**WHAT YOU WILL DO**
The output should consist solely of the line containing "azonosítására nem használhatóak, mivel" and the lines that follow it through the end of the data below.

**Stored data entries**
==================================================

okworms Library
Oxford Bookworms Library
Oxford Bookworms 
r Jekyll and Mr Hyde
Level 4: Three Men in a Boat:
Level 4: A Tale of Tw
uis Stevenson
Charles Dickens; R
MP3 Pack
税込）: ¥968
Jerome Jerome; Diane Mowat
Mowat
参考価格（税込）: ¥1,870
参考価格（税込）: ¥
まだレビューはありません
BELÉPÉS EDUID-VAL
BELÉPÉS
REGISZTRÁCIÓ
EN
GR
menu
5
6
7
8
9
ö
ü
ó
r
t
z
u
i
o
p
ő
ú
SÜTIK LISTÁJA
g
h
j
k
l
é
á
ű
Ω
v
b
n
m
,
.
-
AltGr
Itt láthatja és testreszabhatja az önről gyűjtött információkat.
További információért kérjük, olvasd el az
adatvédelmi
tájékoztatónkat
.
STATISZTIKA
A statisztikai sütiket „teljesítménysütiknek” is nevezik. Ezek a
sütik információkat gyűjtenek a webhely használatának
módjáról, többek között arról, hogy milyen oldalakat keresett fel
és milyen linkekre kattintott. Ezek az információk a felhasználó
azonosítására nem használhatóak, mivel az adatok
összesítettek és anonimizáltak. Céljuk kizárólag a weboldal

==================================================

**EXERCISE RESULT**
azonosítására nem használhatóak, mivel az adatok
összesítettek és anonimizáltak. Céljuk kizárólag a weboldal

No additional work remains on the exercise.